Eberle has come up with a photo essay on how to garden in the winter in Indian Valley. Make no mistake: Council, ID, the "big" town (pop. 814) where we do our basic shopping, doesn’t have markets that are teeming with delectable organic produce. We get by & still manage to eat well—but its sure nice to have a garden in the winter.
oregano, rosemary, & bay
Eberle says: “I use the rosemary in a cold potato salad with lemon & a little garlic, & also of course for roast chicken or turkey.”

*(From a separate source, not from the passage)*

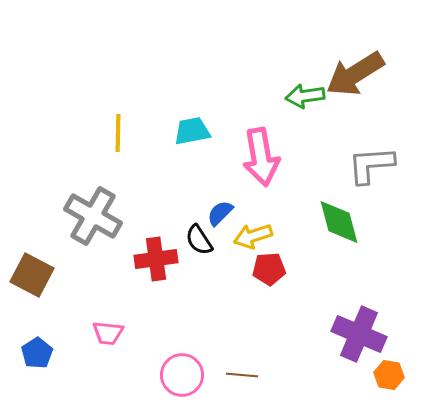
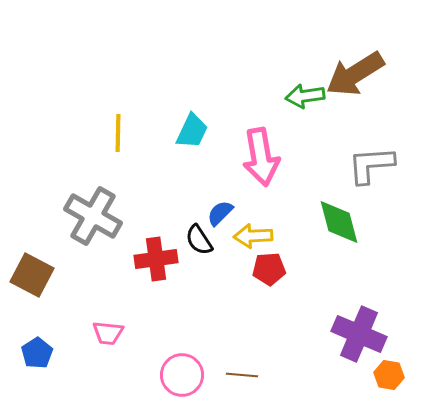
cyan trapezoid: rotated 126 degrees clockwise
yellow arrow: rotated 15 degrees clockwise
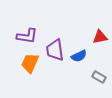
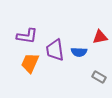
blue semicircle: moved 4 px up; rotated 28 degrees clockwise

“The basil goes into omelets & scrambled eggs, & also in a Thai curry chicken soup I’ve made—inspired by the lovely soup we had at Cannon Beach. It’s nice as a garnish with goat cheese, & it’s also nice in John’s pasta sauce. The basil was transplanted from the garden in the fall, & it’s done really well.”
“I use the cilantro in a cole slaw recipe I got from our friend Tami Lipsey. It’s spicy: the dressing is made from olive oil, chili paste, ginger, sesame oil, rice vinegar, chopped jalapenos & cilantro. I also use it in a hot & sour soup. The cilantro grew from seed I harvested from the garden; we also use some of the seed as coriander spice.”
“Another spice for John’s pasta sauce; I also use oregano in omelets & stews. This was also transplanted from the ‘outdoor’ garden.”
“John uses bay leaves in his red beans & rice recipe, & I use them in soup & stews. I’ve been reading a lot about ancient Antioch lately (long story), & they boiled bay leaves to render oil for soap. We also use bay leaves in a tea that settles the stomach. You put 3 bay leaves in a cup & pour boiling water over them, then cover the cup for about 3 minutes. Drink the tea as hot as you safely can. I learned this remedy while I lived in Brazil.”
“This is nice in Greek Salad, or in a yogurt & cucumber sauce. Also a garden transplant, it hasn’t flourished quite as well as the basil & oregano.”
guinea hens, icon, plant with heart-shaped leaves
“The object to the left is something we bought in a thrift shop in Council; it has photos of the guinea hens we used to raise inside; the icon was given to us by our friends the hermit sisters of Marymount. I don’t know the name of the plant, but it has heart-shaped leaves. Every garden has to have art!”
“Gardens also need trees.”
“Pablo the parrot, the prince of birds.” NOTE: I hadn’t previously introduced Pablo, who is a very large presence in the household, & who has been Eberle’s faithful companion for almost 25 years. The screen room behind him is his aviary, built by yours truly, as was the little table holding his cage. What's a garden without a bird?
“Don’t eat this! You always need to be aware of poisonous plants that may be in a garden. But we love the skylights; they really enhance the garden atmosphere.”
Thanks, Eberle! As I demonstrate in this pic, the garden is a nice place to hang. Actually, the parents of some of our music students seem quite content to wait out the lessons here, flipping thru a magazine.